「売掛金残高管理とキャッシュフローと人材育成」

コンサルタントとして、お客様へ訪問すると、よく、予実管理の重要性が話題になります。
会社としての予実管理はとても重要ですが、従業員としての予実管理も同様です。

貴方は自社の営業マンに対して、予算としての売上高や粗利額の目標を持たせ、実績との比較をおこない、次の行動計画に反映させる取り組みをおこなっていますか?
これができると、企業としての損益の予実管理をおこなう上で、数値に根拠ができ、意味のあるものとなってきますね。

まだであれば是非とも導入してください。

また、貴方は自社の営業マンに対して、得意先ごとの売掛金残高の管理をきちんと管理させ、報告してもらう仕組みを作っていますか?
これができると、企業としての資金繰りの予実管理をおこなう上で、経常収入の見込精度が高くなり、資金繰りを立てやすくなります。

逆に、売掛金残高の管理ができていないとどうなるでしょうか。

利益は出ているのに、手許にはお金がない状態になってしまう恐れが出てきてしまいます。

売掛金の回収は、本当に大切です。
回収できないと、お金は入ってきませんが、利益が出ているために出ていくものは出ていきます。
そうです。税金です。
消費税や法人税・法人事業税・法人住民税が発生します。回収できていないので、その分は自社の持ち出しとなります。

さらに、仕入等があれば買掛代金、それと、その営業マンの人件費(給与・社保・厚生費)、も自社で立て替えることになります。

まさに、負のスパイラルですね。

貴方の営業マンには、損益のこと(売上高・粗利)のことだけでなく、キャッシュフローのことも合わせて、わかりやすく具体的に説明してあげてください。

例えば、売上代金50万円の回収ができないことになったとします。
粗利率20%の商品であれば、250万円分の商品の利益に匹敵します。
更に、税務的に貸倒処理ができるまでは、消費税で2.5万円、法人税等で約20万円は持ち出しです。
その間、資金補填のために借入をおこなえば、その分の金利もかかってきます。
こうしたことが経営上、おこっていることを数字を使って説明してあげてください。

営業マンご本人も、数字として具体的なものであると、よりリアルに感じ取れます。
ご自身も、自分が稼いだお金でないところから、給与をもらっていると認識すると、心地よくないはずです。そうならないように事前に対処するようになるはずです。

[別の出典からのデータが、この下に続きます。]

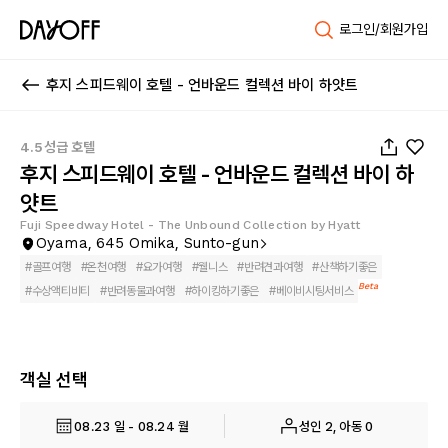
로그인/회원가입
후지 스피드웨이 호텔 - 언바운드 컬렉션 바이 하얏트
1
/
219
4.5성급 호텔
후지 스피드웨이 호텔 - 언바운드 컬렉션 바이 하
얏트
Fuji Speedway Hotel - The Unbound Collection by Hyatt
Oyama, 645 Omika, Sunto-gun
#
골프여행
#
온천여행
#
요가여행
#
웰니스
#
반려견과여행
#
산책하기좋은
Beta
#
수상액티비티
#
반려동물과여행
#
하이킹하기좋은
#
베이비시팅서비스
객실 선택
08.23 일 - 08.24 월
성인 2, 아동 0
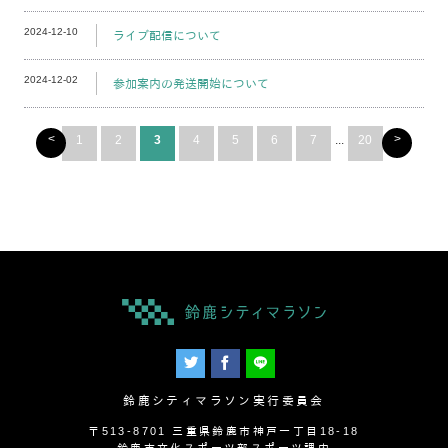
2024-12-10
ライブ配信について
2024-12-02
参加案内の発送開始について
<
>
1
2
3
4
5
6
7
...
20
鈴鹿シティマラソン実行委員会
〒513-8701 三重県鈴鹿市神戸一丁目18-18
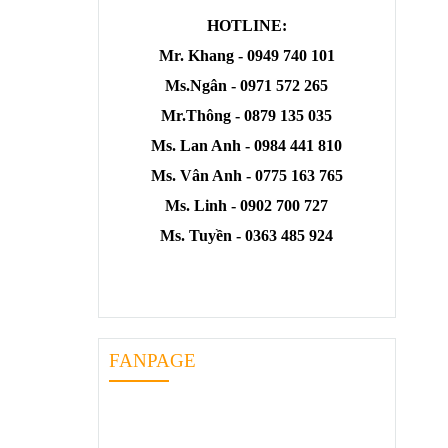
HOTLINE:
Mr. Khang - 0949 740 101
Ms.Ngân - 0971 572 265
Mr.Thông - 0879 135 035
Ms. Lan Anh - 0984 441 810
Ms. Vân Anh - 0775 163 765
Ms. Linh - 0902 700 727
Ms. Tuyền - 0363 485 924
FANPAGE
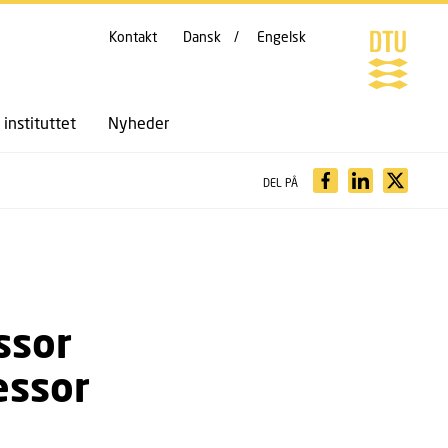
Kontakt
Dansk
Engelsk
instituttet
Nyheder
DEL PÅ
ssor
essor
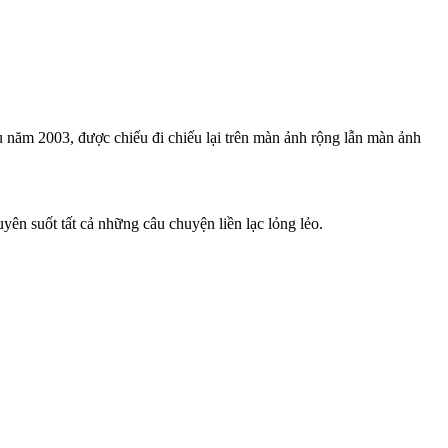
 năm 2003, được chiếu đi chiếu lại trên màn ảnh rộng lẫn màn ảnh
ên suốt tất cả những câu chuyện liền lạc lỏng lẻo.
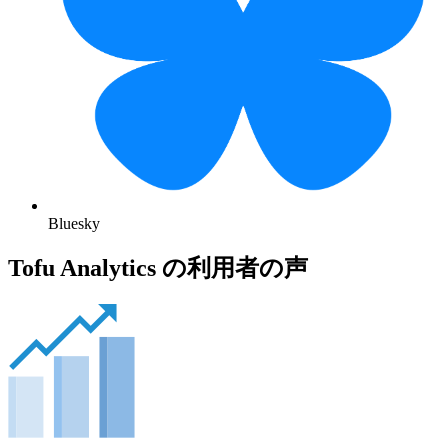
Bluesky
Tofu Analytics の利用者の声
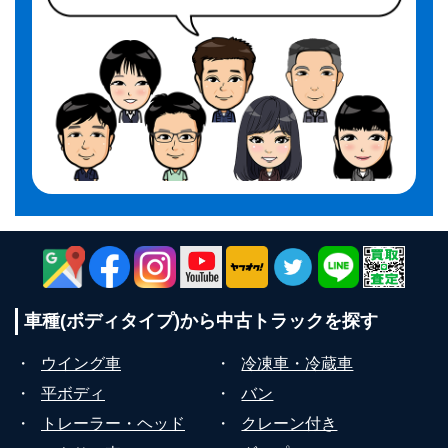
車種(ボディタイプ)から
中古トラックを探す
・
ウイング車
・
冷凍車・冷蔵車
・
平ボディ
・
バン
・
トレーラー・ヘッド
・
クレーン付き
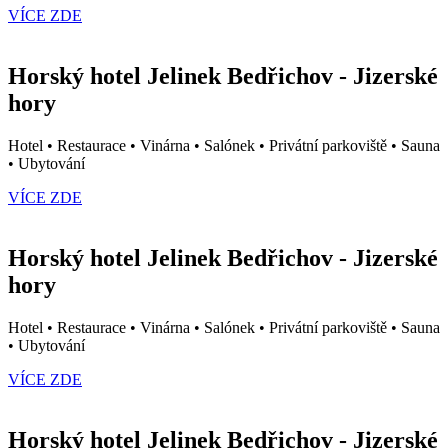
VÍCE ZDE
Horský hotel Jelinek Bedřichov - Jizerské
hory
Hotel • Restaurace • Vinárna • Salónek • Privátní parkoviště • Sauna
• Ubytování
VÍCE ZDE
Horský hotel Jelinek Bedřichov - Jizerské
hory
Hotel • Restaurace • Vinárna • Salónek • Privátní parkoviště • Sauna
• Ubytování
VÍCE ZDE
Horský hotel Jelinek Bedřichov - Jizerské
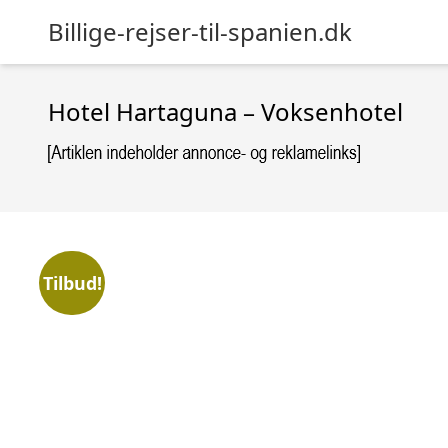
Billige-rejser-til-spanien.dk
Hotel Hartaguna – Voksenhotel
Tilbud!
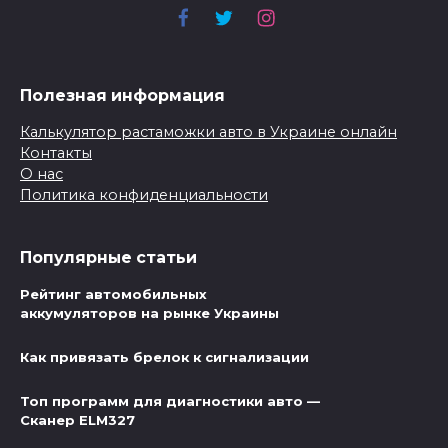
Полезная информация
Калькулятор растаможки авто в Украине онлайн
Контакты
О нас
Политика конфиденциальности
Популярные статьи
Рейтинг автомобильных
аккумуляторов на рынке Украины
Как привязать брелок к сигнализации
Топ программ для диагностики авто —
Сканер ELM327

売掛金残高管理は、未回収が起きないように事前に対応することが一番です。一度、未回収になってしまうと、それを管理し続ける必要が出てきますし、それに気を取られてしまうことが多々出てきてしまいます。

限りある経営資源をそこに費やしてはもったいないです。
是非、損益だけでなく、キャッシュフローについてもわかる社員を一人でも多く育てていきましょう。その取り組みがきっと、将来の幹部候補生の発掘にもつながります。